It’s still over a month before we know whether President Donald Trump will get reelected or whether challenger Joe Biden will become the 46th President of the United States. What is known, however, is that this election has the potential to push the country into a severe constitutional crisis, as the president has continuously questioned its validity.
The actual result could perhaps never precisely be determined, according to Trump. It is a message that aims at two particular goals.
Why is Trump Highlighting Doubts About Electoral Integrity?

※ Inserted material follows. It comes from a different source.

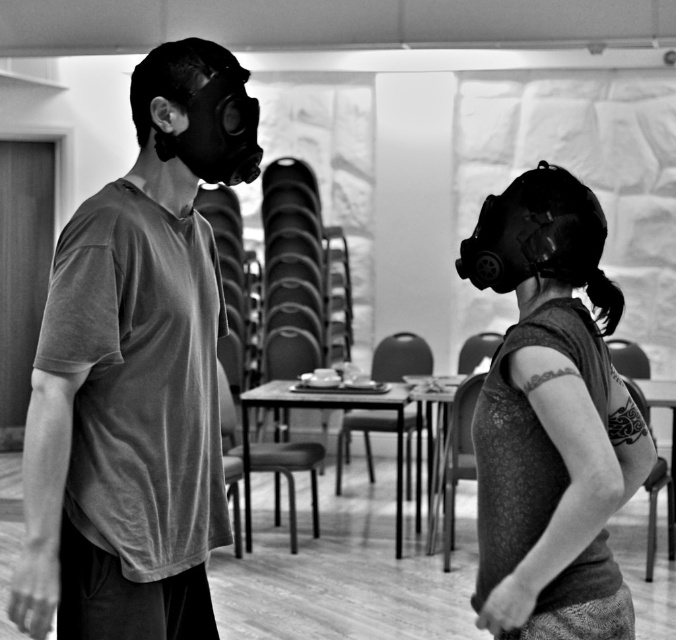 Question: Can you confirm if matte gray t-shirt at left is positioned below matte black gas mask at center?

Trump has repeatedly expressed doubts about the election results due to the new and unprecedented number of unsolicited ballots sent to voters this year. Due to the ongoing coronavirus pandemic, a massive increase in postal votes is expected in the elections on November 3. Mail-in voting is considered to be very safe and established — after all, it has been used since the times of the Civil War. Republicans, in particular, have had extremely positive experiences with the procedure. In the 2016 US election, almost one in four voters voted by post without any noteworthy irregularities.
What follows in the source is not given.